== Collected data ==

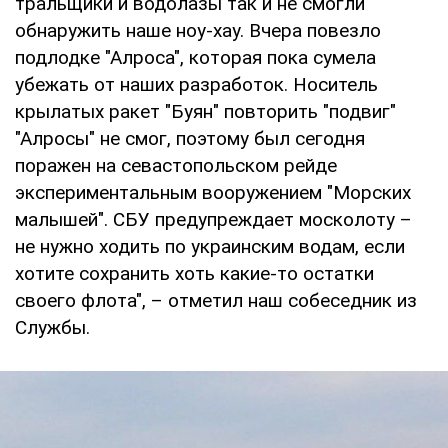
тральщики и водолазы так и не смогли
обнаружить наше ноу-хау. Вчера повезло
подлодке "Алроса", которая пока сумела
убежать от наших разработок. Носитель
крылатых ракет "Буян" повторить "подвиг"
"Алросы" не смог, поэтому был сегодня
поражен на севастопольском рейде
экспериментальным вооружением "Морских
малышей". СБУ предупреждает москолоту –
не нужно ходить по украинским водам, если
хотите сохранить хоть какие-то остатки
своего флота", – отметил наш собеседник из
Службы.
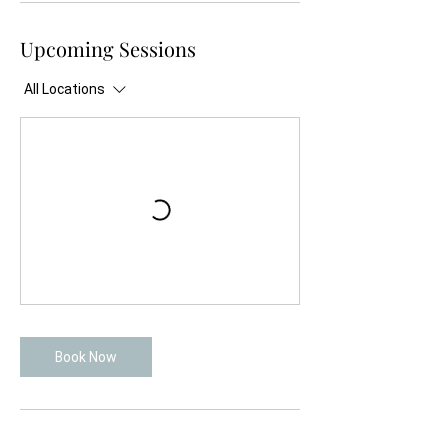
Upcoming Sessions
All Locations
Book Now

== Task to carry out ==
Exact copies of all the entries, without any pictures, are what the answer must contain.

== Written answer ==
тральщики и водолазы так и не смогли
обнаружить наше ноу-хау. Вчера повезло
подлодке "Алроса", которая пока сумела
убежать от наших разработок. Носитель
крылатых ракет "Буян" повторить "подвиг"
"Алросы" не смог, поэтому был сегодня
поражен на севастопольском рейде
экспериментальным вооружением "Морских
малышей". СБУ предупреждает москолоту –
не нужно ходить по украинским водам, если
хотите сохранить хоть какие-то остатки
своего флота", – отметил наш собеседник из
Службы.
Upcoming Sessions
All Locations
Book Now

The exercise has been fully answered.